1er février : on ne change pas grand chose, juste de mois !

Ah mais si, je suis injuste ! Une grande nouvelle tout de même ! La lettre avec les plans de la dérive est arrivée ! Trop bien, trop fort !

Émouvant non, d’imaginer cette petite enveloppe jouer des coudes au milieu d’une multitude de colis et de lettres pour réussir à se jouer de toutes les embûches et arriver, jeudi matin, dans nos mains ! … et des obstacles, il y en avait ! La douane a passer, se faire enregistrer, puis direction Miami, plate forme de réception aux Etats Unis, trouver le bon avion pour Tobago, et après, celui pour Trinidad, dédouanement, où y sont ceux là, sur Princess Julia ? L’adresse est un peu fausse, car le nom du chantier est mal orthographiée, mais le numéro de la boite postale est bon ! … ouf ! La voilà arrivée ! C’est trop fort non ?

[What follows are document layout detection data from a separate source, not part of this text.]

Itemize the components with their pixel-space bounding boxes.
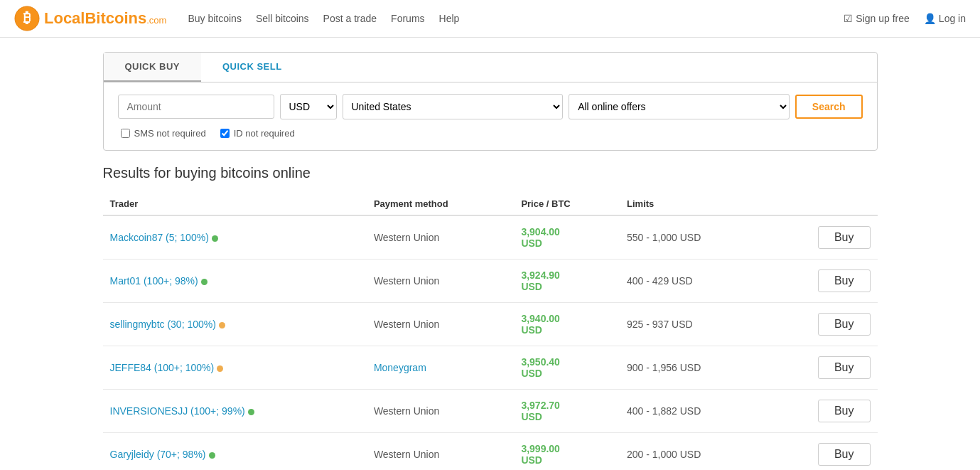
buy-button[interactable]: Buy xyxy=(818,269,871,292)
trader-link[interactable]: INVERSIONESJJ (100+; 99%) xyxy=(110,405,245,417)
table-row: Mackcoin87 (5; 100%)Western Union3,904.0… xyxy=(103,215,878,260)
status-dot xyxy=(209,452,215,459)
payment-method: Western Union xyxy=(367,390,515,433)
nav-post-trade[interactable]: Post a trade xyxy=(323,13,377,24)
limits-cell: 925 - 937 USD xyxy=(620,303,767,346)
price-cell: 3,904.00USD xyxy=(514,215,620,260)
tab-quick-sell[interactable]: QUICK SELL xyxy=(201,53,303,82)
col-trader: Trader xyxy=(103,193,367,215)
trader-link[interactable]: Mackcoin87 (5; 100%) xyxy=(110,232,209,243)
limits-cell: 400 - 429 USD xyxy=(620,260,767,303)
filter-row: SMS not required ID not required xyxy=(118,128,863,139)
currency-select[interactable]: USD EUR GBP xyxy=(280,94,337,119)
nav-forums[interactable]: Forums xyxy=(391,13,424,24)
status-dot xyxy=(217,365,223,372)
results-section: Results for buying bitcoins online Trade… xyxy=(103,165,878,470)
amount-input[interactable] xyxy=(118,95,274,119)
price-cell: 3,940.00USD xyxy=(514,303,620,346)
status-dot xyxy=(219,322,225,329)
payment-method: Western Union xyxy=(367,433,515,471)
price-cell: 3,950.40USD xyxy=(514,346,620,390)
offer-type-select[interactable]: All online offers Western Union Moneygra… xyxy=(569,94,790,119)
nav-sell-bitcoins[interactable]: Sell bitcoins xyxy=(256,13,309,24)
limits-cell: 200 - 1,000 USD xyxy=(620,433,767,471)
table-header-row: Trader Payment method Price / BTC Limits xyxy=(103,193,878,215)
payment-method-link[interactable]: Moneygram xyxy=(374,362,426,373)
buy-button[interactable]: Buy xyxy=(818,400,871,422)
login-link[interactable]: 👤 Log in xyxy=(924,13,966,24)
status-dot xyxy=(212,235,218,242)
col-payment: Payment method xyxy=(367,193,515,215)
status-dot xyxy=(201,279,208,285)
id-checkbox[interactable] xyxy=(220,129,230,138)
payment-method: Western Union xyxy=(367,260,515,303)
sms-checkbox[interactable] xyxy=(121,129,130,138)
trader-link[interactable]: Garyjleidy (70+; 98%) xyxy=(110,449,206,460)
search-button[interactable]: Search xyxy=(795,95,863,119)
buy-button[interactable]: Buy xyxy=(818,356,871,379)
search-tabs: QUICK BUY QUICK SELL xyxy=(104,53,877,82)
user-icon: 👤 xyxy=(924,13,936,24)
id-filter-label[interactable]: ID not required xyxy=(220,128,295,139)
col-action xyxy=(767,193,878,215)
price-cell: 3,972.70USD xyxy=(514,390,620,433)
nav-help[interactable]: Help xyxy=(439,13,460,24)
search-panel: QUICK BUY QUICK SELL USD EUR GBP United … xyxy=(103,52,878,151)
country-select[interactable]: United States United Kingdom Canada xyxy=(343,94,564,119)
price-cell: 3,999.00USD xyxy=(514,433,620,471)
header-right: ☑ Sign up free 👤 Log in xyxy=(844,13,966,24)
table-row: Garyjleidy (70+; 98%)Western Union3,999.… xyxy=(103,433,878,471)
limits-cell: 400 - 1,882 USD xyxy=(620,390,767,433)
search-row: USD EUR GBP United States United Kingdom… xyxy=(118,94,863,119)
price-cell: 3,924.90USD xyxy=(514,260,620,303)
tab-quick-buy[interactable]: QUICK BUY xyxy=(104,53,201,82)
logo-icon: ₿ xyxy=(14,6,40,31)
buy-button[interactable]: Buy xyxy=(818,313,871,336)
col-price: Price / BTC xyxy=(514,193,620,215)
trader-link[interactable]: Mart01 (100+; 98%) xyxy=(110,275,198,287)
payment-method: Western Union xyxy=(367,215,515,260)
signup-link[interactable]: ☑ Sign up free xyxy=(844,13,910,24)
table-row: INVERSIONESJJ (100+; 99%)Western Union3,… xyxy=(103,390,878,433)
col-limits: Limits xyxy=(620,193,767,215)
results-table: Trader Payment method Price / BTC Limits… xyxy=(103,193,878,470)
logo[interactable]: ₿ LocalBitcoins.com xyxy=(14,6,166,31)
check-icon: ☑ xyxy=(844,13,853,24)
trader-link[interactable]: sellingmybtc (30; 100%) xyxy=(110,319,216,330)
payment-method: Western Union xyxy=(367,303,515,346)
header: ₿ LocalBitcoins.com Buy bitcoins Sell bi… xyxy=(0,0,980,38)
svg-text:₿: ₿ xyxy=(23,10,31,26)
buy-button[interactable]: Buy xyxy=(818,226,871,249)
limits-cell: 550 - 1,000 USD xyxy=(620,215,767,260)
table-row: sellingmybtc (30; 100%)Western Union3,94… xyxy=(103,303,878,346)
search-form: USD EUR GBP United States United Kingdom… xyxy=(104,82,877,150)
logo-text: LocalBitcoins.com xyxy=(44,9,166,28)
buy-button[interactable]: Buy xyxy=(818,443,871,466)
nav-buy-bitcoins[interactable]: Buy bitcoins xyxy=(188,13,241,24)
main-nav: Buy bitcoins Sell bitcoins Post a trade … xyxy=(188,13,844,24)
results-title: Results for buying bitcoins online xyxy=(103,165,878,181)
table-row: Mart01 (100+; 98%)Western Union3,924.90U… xyxy=(103,260,878,303)
trader-link[interactable]: JEFFE84 (100+; 100%) xyxy=(110,362,215,373)
limits-cell: 900 - 1,956 USD xyxy=(620,346,767,390)
table-row: JEFFE84 (100+; 100%)Moneygram3,950.40USD… xyxy=(103,346,878,390)
sms-filter-label[interactable]: SMS not required xyxy=(121,128,206,139)
status-dot xyxy=(248,409,254,415)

Erick lui a aussitôt fait continuer le voyage ! Vélo jusqu’au chantier à côté qui doit faire la dérive… longue étude des plans avec le patron. Il doit nous dire le montant du devis en début de semaine ! Sans doute n’a t’il pas voulu nous gâcher le week-end !

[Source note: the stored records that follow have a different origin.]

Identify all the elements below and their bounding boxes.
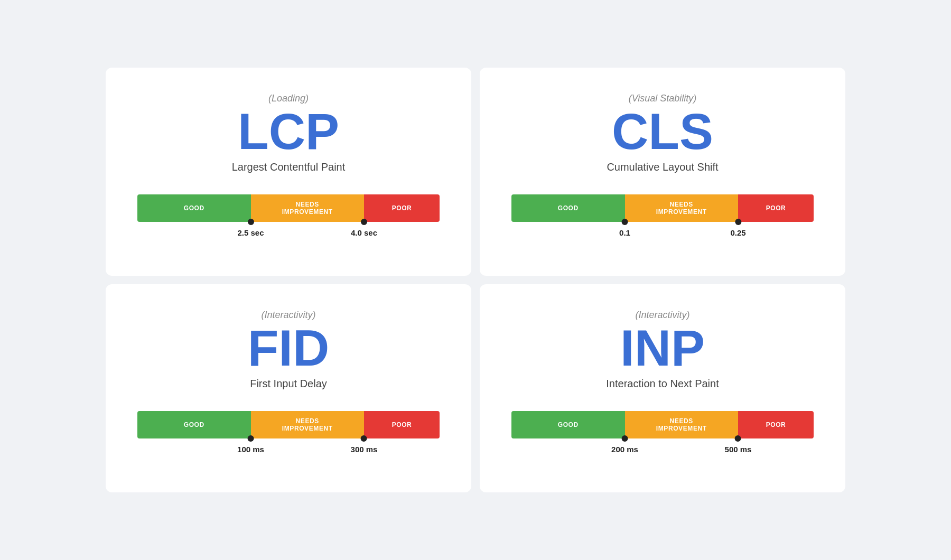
fid-marker-dot-0 [248, 435, 254, 442]
inp-bar-container: GOODNEEDSIMPROVEMENTPOOR200 ms500 ms [511, 411, 814, 465]
card-inp: (Interactivity)INPInteraction to Next Pa… [480, 284, 845, 492]
inp-fullname: Interaction to Next Paint [606, 378, 719, 390]
card-lcp: (Loading)LCPLargest Contentful PaintGOOD… [106, 68, 471, 276]
inp-markers-row: 200 ms500 ms [511, 438, 814, 465]
lcp-seg-poor: POOR [364, 194, 440, 222]
cls-fullname: Cumulative Layout Shift [607, 161, 718, 173]
inp-marker-label-0: 200 ms [611, 445, 638, 454]
lcp-marker-label-0: 2.5 sec [237, 228, 264, 237]
fid-seg-poor: POOR [364, 411, 440, 438]
inp-bar: GOODNEEDSIMPROVEMENTPOOR [511, 411, 814, 438]
fid-marker-0: 100 ms [237, 438, 264, 454]
inp-seg-needs: NEEDSIMPROVEMENT [625, 411, 739, 438]
lcp-marker-1: 4.0 sec [351, 222, 377, 237]
cls-acronym: CLS [612, 106, 713, 157]
cls-marker-1: 0.25 [730, 222, 745, 237]
cls-marker-dot-0 [621, 219, 628, 225]
card-fid: (Interactivity)FIDFirst Input DelayGOODN… [106, 284, 471, 492]
fid-category: (Interactivity) [261, 310, 315, 321]
inp-marker-0: 200 ms [611, 438, 638, 454]
fid-bar-container: GOODNEEDSIMPROVEMENTPOOR100 ms300 ms [137, 411, 440, 465]
lcp-acronym: LCP [238, 106, 339, 157]
lcp-category: (Loading) [268, 93, 309, 104]
fid-marker-dot-1 [361, 435, 367, 442]
cls-seg-poor: POOR [738, 194, 814, 222]
lcp-marker-dot-0 [247, 219, 254, 225]
lcp-seg-good: GOOD [137, 194, 251, 222]
card-cls: (Visual Stability)CLSCumulative Layout S… [480, 68, 845, 276]
inp-marker-1: 500 ms [725, 438, 752, 454]
cls-seg-needs: NEEDSIMPROVEMENT [625, 194, 739, 222]
cls-marker-label-1: 0.25 [730, 228, 745, 237]
cls-marker-0: 0.1 [619, 222, 630, 237]
inp-marker-dot-1 [735, 435, 741, 442]
cls-marker-dot-1 [735, 219, 741, 225]
cls-bar-container: GOODNEEDSIMPROVEMENTPOOR0.10.25 [511, 194, 814, 248]
cls-marker-label-0: 0.1 [619, 228, 630, 237]
lcp-marker-0: 2.5 sec [237, 222, 264, 237]
cls-bar: GOODNEEDSIMPROVEMENTPOOR [511, 194, 814, 222]
cls-category: (Visual Stability) [629, 93, 697, 104]
lcp-seg-needs: NEEDSIMPROVEMENT [251, 194, 365, 222]
inp-category: (Interactivity) [635, 310, 689, 321]
fid-seg-needs: NEEDSIMPROVEMENT [251, 411, 365, 438]
metrics-grid: (Loading)LCPLargest Contentful PaintGOOD… [106, 68, 845, 492]
cls-markers-row: 0.10.25 [511, 222, 814, 248]
fid-seg-good: GOOD [137, 411, 251, 438]
fid-acronym: FID [248, 323, 330, 374]
lcp-fullname: Largest Contentful Paint [232, 161, 346, 173]
inp-marker-label-1: 500 ms [725, 445, 752, 454]
lcp-marker-label-1: 4.0 sec [351, 228, 377, 237]
fid-marker-label-1: 300 ms [351, 445, 378, 454]
cls-seg-good: GOOD [511, 194, 625, 222]
fid-marker-label-0: 100 ms [237, 445, 264, 454]
inp-seg-good: GOOD [511, 411, 625, 438]
fid-marker-1: 300 ms [351, 438, 378, 454]
inp-marker-dot-0 [622, 435, 628, 442]
lcp-bar: GOODNEEDSIMPROVEMENTPOOR [137, 194, 440, 222]
lcp-markers-row: 2.5 sec4.0 sec [137, 222, 440, 248]
inp-seg-poor: POOR [738, 411, 814, 438]
fid-markers-row: 100 ms300 ms [137, 438, 440, 465]
fid-bar: GOODNEEDSIMPROVEMENTPOOR [137, 411, 440, 438]
fid-fullname: First Input Delay [250, 378, 327, 390]
lcp-bar-container: GOODNEEDSIMPROVEMENTPOOR2.5 sec4.0 sec [137, 194, 440, 248]
lcp-marker-dot-1 [361, 219, 367, 225]
inp-acronym: INP [620, 323, 705, 374]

En attendant … on attend !

On a commencé à poncer et passer à l’huile les baguettes en bois qui bordent les planchers. Et ça fait plus beau , plus propre ! … et puis on essaie de résister à la chaleur.

Très chaud hier … et aujourd’hui semble être parti sur la même voie.

Mina passe ses journées cachées on ne sait où, dans les racines au pied des arbres à côté du bateau. Magnifiques ces racines, un fromager on nous a dit, appelé aussi kapokier .

Il y en a deux d’ailleurs, côte à côte, très beaux, hauts, bien droits et à côté, il y a un ylang ylang. C’est avec ces fleurs jaunes qu’on fait l’essence d’ylang ylang.

A travers les branches, on aperçoit Princess Julia !

Hier soir, on s’est fait une soirée entre français ! Entre francophones plutôt car il y avait un couple de Canadiens de Montréal, un couple de Suisses et 4 couples français. Soirée à goûter la fraîcheur, sur des tables de pique-nique au bord de l’eau, à déguster les salades apportées par chacun et à faire des comparatifs de planteurs, chacun ayant fait son style de punch !

On n’avait pas loin à aller pour rentrer … et on n’a pas fait trop fort !

Allez, il faut continuer a poncer !

A suivre !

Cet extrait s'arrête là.